Start of Block

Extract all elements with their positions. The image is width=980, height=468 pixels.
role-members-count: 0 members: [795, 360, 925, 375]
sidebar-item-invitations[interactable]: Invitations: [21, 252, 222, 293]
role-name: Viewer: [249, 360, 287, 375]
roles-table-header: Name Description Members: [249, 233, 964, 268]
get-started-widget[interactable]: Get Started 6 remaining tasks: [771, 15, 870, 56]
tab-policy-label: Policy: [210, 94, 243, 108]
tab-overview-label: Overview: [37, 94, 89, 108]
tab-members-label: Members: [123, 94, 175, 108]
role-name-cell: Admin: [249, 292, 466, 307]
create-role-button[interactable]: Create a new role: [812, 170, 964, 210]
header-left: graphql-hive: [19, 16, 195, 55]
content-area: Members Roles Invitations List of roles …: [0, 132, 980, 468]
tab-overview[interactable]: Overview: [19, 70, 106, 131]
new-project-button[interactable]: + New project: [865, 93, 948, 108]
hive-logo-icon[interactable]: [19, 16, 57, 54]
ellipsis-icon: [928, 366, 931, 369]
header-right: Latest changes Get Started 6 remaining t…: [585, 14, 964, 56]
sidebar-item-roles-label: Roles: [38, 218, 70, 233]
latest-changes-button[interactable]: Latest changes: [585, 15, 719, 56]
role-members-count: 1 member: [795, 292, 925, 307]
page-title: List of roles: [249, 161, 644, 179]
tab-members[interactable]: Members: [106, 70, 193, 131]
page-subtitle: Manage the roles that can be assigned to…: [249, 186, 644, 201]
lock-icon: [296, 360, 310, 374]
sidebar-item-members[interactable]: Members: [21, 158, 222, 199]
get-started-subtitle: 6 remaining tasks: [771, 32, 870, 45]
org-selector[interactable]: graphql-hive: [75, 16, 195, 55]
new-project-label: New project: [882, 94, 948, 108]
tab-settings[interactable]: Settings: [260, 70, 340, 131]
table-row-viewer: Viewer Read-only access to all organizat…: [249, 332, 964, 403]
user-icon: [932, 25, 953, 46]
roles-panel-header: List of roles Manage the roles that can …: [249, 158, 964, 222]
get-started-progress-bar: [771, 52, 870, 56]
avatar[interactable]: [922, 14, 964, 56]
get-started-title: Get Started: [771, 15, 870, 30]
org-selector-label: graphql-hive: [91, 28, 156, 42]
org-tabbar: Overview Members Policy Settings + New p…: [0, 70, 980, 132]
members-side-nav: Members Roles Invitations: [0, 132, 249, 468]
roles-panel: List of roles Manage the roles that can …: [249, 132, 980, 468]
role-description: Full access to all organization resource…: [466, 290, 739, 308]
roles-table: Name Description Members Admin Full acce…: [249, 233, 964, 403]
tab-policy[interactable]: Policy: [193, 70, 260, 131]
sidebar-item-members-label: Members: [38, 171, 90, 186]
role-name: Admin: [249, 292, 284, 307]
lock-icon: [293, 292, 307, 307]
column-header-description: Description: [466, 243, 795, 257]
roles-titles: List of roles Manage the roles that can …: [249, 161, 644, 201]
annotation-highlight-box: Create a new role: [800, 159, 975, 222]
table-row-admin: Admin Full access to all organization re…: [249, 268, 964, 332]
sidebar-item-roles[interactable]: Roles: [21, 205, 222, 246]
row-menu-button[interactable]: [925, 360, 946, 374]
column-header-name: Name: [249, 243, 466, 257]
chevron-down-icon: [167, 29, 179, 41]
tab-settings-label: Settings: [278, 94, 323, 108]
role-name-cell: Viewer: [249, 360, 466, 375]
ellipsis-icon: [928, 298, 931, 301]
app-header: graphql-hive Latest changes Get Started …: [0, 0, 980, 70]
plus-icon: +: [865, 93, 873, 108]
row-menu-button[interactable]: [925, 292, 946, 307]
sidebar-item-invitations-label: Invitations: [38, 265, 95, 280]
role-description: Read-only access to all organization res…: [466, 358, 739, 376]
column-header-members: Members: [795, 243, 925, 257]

End of Block
Start of Block

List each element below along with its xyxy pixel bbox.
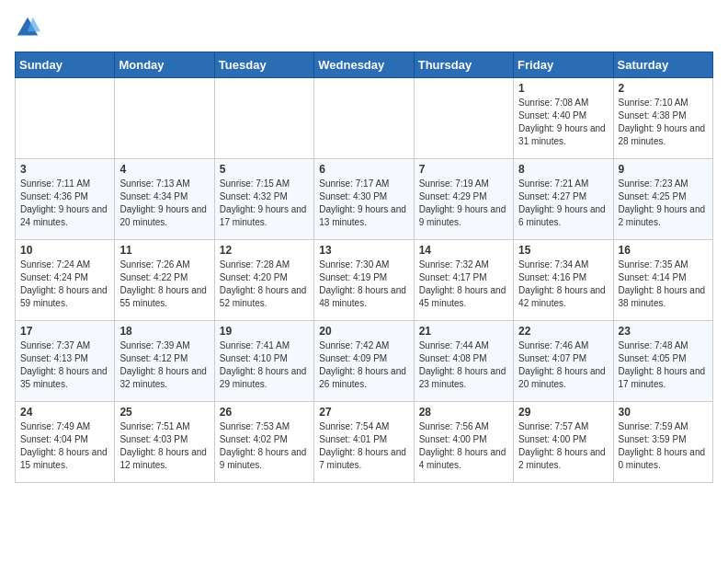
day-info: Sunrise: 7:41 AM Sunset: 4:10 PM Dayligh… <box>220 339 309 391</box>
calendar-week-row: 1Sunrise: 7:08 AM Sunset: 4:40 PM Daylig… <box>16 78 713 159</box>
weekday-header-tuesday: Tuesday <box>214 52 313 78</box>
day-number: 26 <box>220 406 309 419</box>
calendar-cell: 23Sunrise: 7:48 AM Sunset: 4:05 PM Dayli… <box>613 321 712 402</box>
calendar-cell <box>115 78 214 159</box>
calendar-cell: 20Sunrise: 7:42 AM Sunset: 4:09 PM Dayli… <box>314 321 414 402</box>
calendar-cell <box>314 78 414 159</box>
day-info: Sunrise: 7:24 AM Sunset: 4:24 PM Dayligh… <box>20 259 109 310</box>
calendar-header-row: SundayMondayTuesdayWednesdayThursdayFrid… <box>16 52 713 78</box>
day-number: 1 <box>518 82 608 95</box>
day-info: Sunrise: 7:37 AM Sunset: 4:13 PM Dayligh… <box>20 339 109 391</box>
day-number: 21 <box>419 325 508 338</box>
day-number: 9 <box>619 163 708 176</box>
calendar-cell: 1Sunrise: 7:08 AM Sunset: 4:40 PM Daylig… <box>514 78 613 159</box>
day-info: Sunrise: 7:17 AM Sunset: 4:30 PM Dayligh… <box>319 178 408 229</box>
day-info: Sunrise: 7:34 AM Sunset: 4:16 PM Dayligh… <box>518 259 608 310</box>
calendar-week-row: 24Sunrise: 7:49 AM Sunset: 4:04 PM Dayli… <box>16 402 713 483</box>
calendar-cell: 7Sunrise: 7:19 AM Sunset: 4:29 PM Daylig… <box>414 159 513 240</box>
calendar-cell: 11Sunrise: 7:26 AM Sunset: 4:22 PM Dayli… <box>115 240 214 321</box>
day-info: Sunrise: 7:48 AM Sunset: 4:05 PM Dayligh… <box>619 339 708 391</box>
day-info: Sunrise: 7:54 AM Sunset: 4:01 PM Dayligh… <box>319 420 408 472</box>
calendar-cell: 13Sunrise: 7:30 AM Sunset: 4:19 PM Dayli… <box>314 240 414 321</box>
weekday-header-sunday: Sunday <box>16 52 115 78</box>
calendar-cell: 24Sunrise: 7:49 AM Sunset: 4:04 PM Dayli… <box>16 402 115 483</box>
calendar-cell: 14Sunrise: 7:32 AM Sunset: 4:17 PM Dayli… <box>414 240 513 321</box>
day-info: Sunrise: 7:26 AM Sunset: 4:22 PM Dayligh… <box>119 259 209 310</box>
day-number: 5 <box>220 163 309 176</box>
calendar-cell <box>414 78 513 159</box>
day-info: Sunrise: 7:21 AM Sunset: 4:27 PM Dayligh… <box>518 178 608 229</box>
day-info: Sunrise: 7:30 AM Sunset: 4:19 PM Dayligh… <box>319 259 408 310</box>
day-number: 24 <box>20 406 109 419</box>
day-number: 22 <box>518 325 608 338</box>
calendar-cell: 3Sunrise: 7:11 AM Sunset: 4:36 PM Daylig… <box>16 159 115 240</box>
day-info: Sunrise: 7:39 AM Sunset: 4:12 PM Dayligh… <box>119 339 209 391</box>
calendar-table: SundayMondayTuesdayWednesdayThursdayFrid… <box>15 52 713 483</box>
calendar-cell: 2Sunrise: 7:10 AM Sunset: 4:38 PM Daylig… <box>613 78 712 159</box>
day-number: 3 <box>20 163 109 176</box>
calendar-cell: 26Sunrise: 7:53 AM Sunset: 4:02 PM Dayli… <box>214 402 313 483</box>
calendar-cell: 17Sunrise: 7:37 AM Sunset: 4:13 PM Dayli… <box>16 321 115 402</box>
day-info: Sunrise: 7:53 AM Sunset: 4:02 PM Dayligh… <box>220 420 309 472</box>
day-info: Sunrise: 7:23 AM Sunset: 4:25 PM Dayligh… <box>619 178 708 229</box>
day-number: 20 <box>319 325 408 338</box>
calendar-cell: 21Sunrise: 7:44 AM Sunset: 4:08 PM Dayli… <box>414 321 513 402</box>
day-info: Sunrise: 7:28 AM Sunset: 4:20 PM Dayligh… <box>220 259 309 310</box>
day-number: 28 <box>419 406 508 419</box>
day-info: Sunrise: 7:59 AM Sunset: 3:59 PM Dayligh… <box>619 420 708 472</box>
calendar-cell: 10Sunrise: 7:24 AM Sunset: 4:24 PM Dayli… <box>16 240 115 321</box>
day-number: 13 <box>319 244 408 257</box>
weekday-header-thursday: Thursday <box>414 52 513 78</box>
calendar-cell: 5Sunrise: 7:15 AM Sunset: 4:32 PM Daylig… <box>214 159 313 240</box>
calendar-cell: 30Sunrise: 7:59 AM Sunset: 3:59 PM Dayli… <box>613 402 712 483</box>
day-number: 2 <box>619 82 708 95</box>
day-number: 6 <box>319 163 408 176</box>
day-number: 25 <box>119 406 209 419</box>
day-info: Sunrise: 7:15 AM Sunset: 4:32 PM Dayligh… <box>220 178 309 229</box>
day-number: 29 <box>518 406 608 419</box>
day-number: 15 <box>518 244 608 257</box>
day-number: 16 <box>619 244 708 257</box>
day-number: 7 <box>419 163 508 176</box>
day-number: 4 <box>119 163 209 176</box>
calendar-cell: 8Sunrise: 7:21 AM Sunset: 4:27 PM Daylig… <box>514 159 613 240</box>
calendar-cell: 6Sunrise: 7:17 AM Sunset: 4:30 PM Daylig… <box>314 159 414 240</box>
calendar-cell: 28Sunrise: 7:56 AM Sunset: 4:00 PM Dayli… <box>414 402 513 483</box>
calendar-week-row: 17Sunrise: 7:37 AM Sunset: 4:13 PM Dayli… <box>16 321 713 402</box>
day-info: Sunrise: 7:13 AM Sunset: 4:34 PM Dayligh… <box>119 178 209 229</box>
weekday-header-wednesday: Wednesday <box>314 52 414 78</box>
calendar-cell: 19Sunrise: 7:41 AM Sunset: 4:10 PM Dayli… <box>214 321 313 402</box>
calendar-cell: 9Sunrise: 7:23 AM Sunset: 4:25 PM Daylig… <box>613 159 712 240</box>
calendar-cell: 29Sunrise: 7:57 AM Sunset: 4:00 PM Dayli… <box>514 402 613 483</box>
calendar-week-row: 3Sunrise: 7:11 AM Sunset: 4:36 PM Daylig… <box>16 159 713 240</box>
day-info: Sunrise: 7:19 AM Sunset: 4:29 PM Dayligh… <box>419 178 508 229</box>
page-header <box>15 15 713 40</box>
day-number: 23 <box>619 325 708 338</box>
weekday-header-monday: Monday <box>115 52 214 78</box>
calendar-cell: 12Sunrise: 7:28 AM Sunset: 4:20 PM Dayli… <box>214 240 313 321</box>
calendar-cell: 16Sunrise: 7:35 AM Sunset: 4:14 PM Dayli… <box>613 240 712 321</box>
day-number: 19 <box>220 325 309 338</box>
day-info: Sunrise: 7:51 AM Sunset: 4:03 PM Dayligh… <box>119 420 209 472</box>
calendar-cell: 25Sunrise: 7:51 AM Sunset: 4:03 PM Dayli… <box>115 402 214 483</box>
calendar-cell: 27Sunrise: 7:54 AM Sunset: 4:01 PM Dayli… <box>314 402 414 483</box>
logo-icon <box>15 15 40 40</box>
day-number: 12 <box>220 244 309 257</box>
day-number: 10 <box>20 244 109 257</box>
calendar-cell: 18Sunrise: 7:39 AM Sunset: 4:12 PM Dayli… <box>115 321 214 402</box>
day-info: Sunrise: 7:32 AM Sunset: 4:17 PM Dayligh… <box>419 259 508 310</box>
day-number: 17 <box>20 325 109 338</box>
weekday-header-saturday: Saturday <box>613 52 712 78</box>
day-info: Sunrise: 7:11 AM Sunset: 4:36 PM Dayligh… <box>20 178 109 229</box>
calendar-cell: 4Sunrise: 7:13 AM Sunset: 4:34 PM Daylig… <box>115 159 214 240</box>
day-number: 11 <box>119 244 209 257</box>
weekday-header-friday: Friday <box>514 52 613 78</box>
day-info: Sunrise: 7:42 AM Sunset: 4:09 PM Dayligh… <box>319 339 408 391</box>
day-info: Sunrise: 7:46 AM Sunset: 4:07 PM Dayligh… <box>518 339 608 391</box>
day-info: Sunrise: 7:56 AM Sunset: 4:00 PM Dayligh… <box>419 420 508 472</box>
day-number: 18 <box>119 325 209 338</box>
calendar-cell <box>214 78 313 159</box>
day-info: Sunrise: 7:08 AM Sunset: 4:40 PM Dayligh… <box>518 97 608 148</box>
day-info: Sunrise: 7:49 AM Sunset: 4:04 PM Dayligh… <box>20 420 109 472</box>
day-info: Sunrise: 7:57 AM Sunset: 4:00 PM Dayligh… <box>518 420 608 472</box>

End of Block

**About this exercise**
Look through the records for the word "Full". Every line that has it should be copied.

**Answer to this task**
role-description: Full access to all organization resource…: [466, 290, 739, 308]
roles-table: Name Description Members Admin Full acce…: [249, 233, 964, 403]
table-row-admin: Admin Full access to all organization re…: [249, 268, 964, 332]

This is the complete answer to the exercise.